The global modifier //g allows the matching operator to match within a string as many times as possible. In scalar context, successive matches against a string will have //g jump from match to match, keeping track of position in the string as it goes along. You can get or set the position with the pos() function. For example,

    $x = "cat dog house"; # 3 words
    while ($x =~ /(\w+)/g) {
        print "Word is $1, ends at position ", pos $x, "\n";
    }

prints

    Word is cat, ends at position 3
    Word is dog, ends at position 7
    Word is house, ends at position 13

A failed match or changing the target string resets the position. If you don't want the position reset after failure to match, add the //c , as in /regex/gc .

In list context, //g returns a list of matched groupings, or if there are no groupings, a list of matches to the whole regex: @words = ($x =~ /(\w+)/g);

With the s/// operator, the matched variables $1 , $2 , etc. are immediately available for use in the replacement expression.

With the global modifier, s///g will search and replace all occurrences of the regex in the string.

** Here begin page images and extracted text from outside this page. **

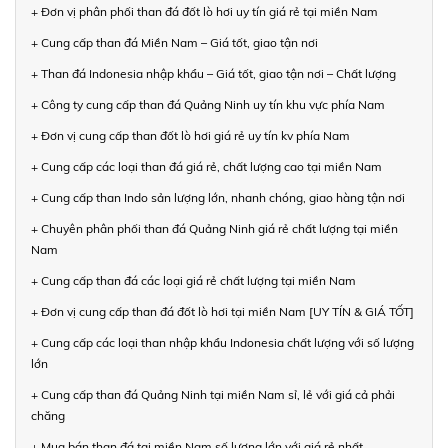
+ Đơn vị phân phối than đá đốt lò hơi uy tín giá rẻ tại miền Nam
+ Cung cấp than đá Miền Nam – Giá tốt, giao tận nơi
+ Than đá Indonesia nhập khẩu – Giá tốt, giao tận nơi – Chất lượng
+ Công ty cung cấp than đá Quảng Ninh uy tín khu vực phía Nam
+ Đơn vị cung cấp than đốt lò hơi giá rẻ uy tín kv phía Nam
+ Cung cấp các loại than đá giá rẻ, chất lượng cao tại miền Nam
+ Cung cấp than Indo sản lượng lớn, nhanh chóng, giao hàng tận nơi
+ Chuyên phân phối than đá Quảng Ninh giá rẻ chất lượng tại miền
Nam
+ Cung cấp than đá các loại giá rẻ chất lượng tại miền Nam
+ Đơn vị cung cấp than đá đốt lò hơi tại miền Nam [UY TÍN & GIÁ TỐT]
+ Cung cấp các loại than nhập khẩu Indonesia chất lượng với số lượng
lớn
+ Cung cấp than đá Quảng Ninh tại miền Nam sỉ, lẻ với giá cả phải
chăng
+ Mua bán than đá tại miền Nam số lượng lớn với giá rẻ nhất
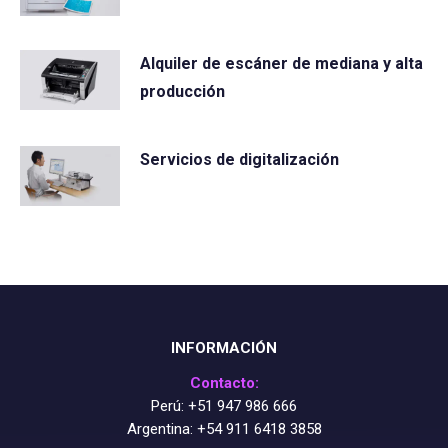
Alquiler de escáner de mediana y alta
producción
Servicios de digitalización
INFORMACIÓN
Contacto:
Perú:
+51 947 986 666
Argentina:
+54 911 6418 3858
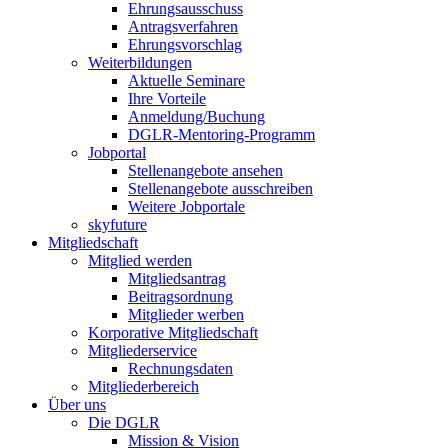
Ehrungsausschuss
Antragsverfahren
Ehrungsvorschlag
Weiterbildungen
Aktuelle Seminare
Ihre Vorteile
Anmeldung/Buchung
DGLR-Mentoring-Programm
Jobportal
Stellenangebote ansehen
Stellenangebote ausschreiben
Weitere Jobportale
skyfuture
Mitgliedschaft
Mitglied werden
Mitgliedsantrag
Beitragsordnung
Mitglieder werben
Korporative Mitgliedschaft
Mitgliederservice
Rechnungsdaten
Mitgliederbereich
Über uns
Die DGLR
Mission & Vision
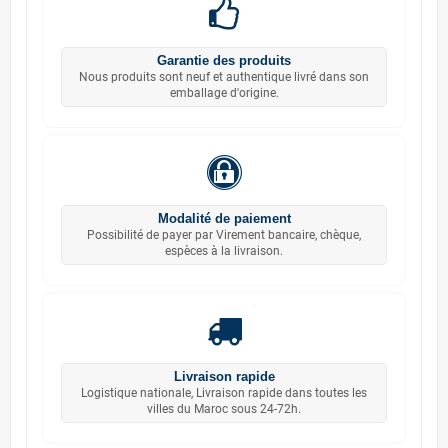
Garantie des produits
Nous produits sont neuf et authentique livré dans son
emballage d'origine.
Modalité de paiement
Possibilité de payer par Virement bancaire, chèque,
espèces à la livraison.
Livraison rapide
Logistique nationale, Livraison rapide dans toutes les
villes du Maroc sous 24-72h.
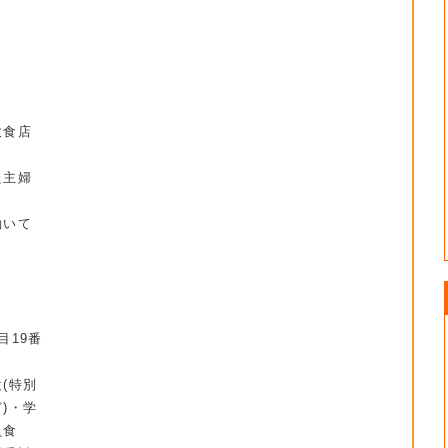
。
飲食店
た主婦
働いて
目19番
(特別
)・学
員食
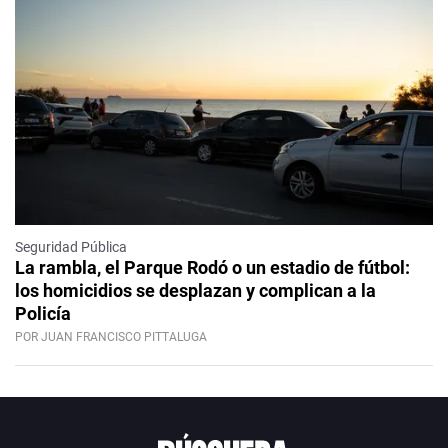
Seguridad Pública
La rambla, el Parque Rodó o un estadio de fútbol:
los homicidios se desplazan y complican a la
Policía
POR JUAN FRANCISCO PITTALUGA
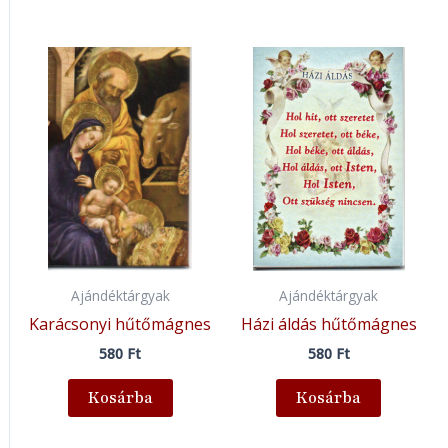
Ajándéktárgyak
Ajándéktárgyak
Karácsonyi hűtőmágnes
Házi áldás hűtőmágnes
580
Ft
580
Ft
Kosárba
Kosárba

The evaluation modifier s///e wraps an eval{…} around the replacement string and the evaluated result is substituted for the matched substring. Some examples:

$x =~ s/(\w+)/reverse $1/ge;
$x =~ s!(\d+)%!$1/100!e;

The last example shows that s/ can use other delimiters, such as s!!! and s{}{}, and even s{}. If single quotes are used s''', then the regex and replacement are treated as single quoted strings.

in scalar context, $time =~ /(\d\d):(\d\d):(\d\d)/ returns a true or false value. In list context, however, it returns the list of matched values ($1,$2,$3) . So we could write the code more compactly as:

($hours, $minutes, $second) = ($time =~ /(\d\d):(\d\d):(\d\d)/);

For convenience, Perl sets $+ to the string held by the highest numbered $1 , $2 ,… that got assigned.

Back references:
Closely associated with the matching variables $1 , $2 , … are the backreferences \1 , \2 ,… Backreferences are simply matching variables that can be used inside a regexp. This is a really nice feature — what matches later in a regexp is made to depend on what matched earlier in the regexp. Suppose we wanted to look for doubled words in a text, like 'the the'. The following regexp finds all 3-letter doubles with a space in between:

/\b(\w\w\w)\s\1\b/;

The grouping assigns a value to \1, so that the same 3 letter sequence is used for both parts.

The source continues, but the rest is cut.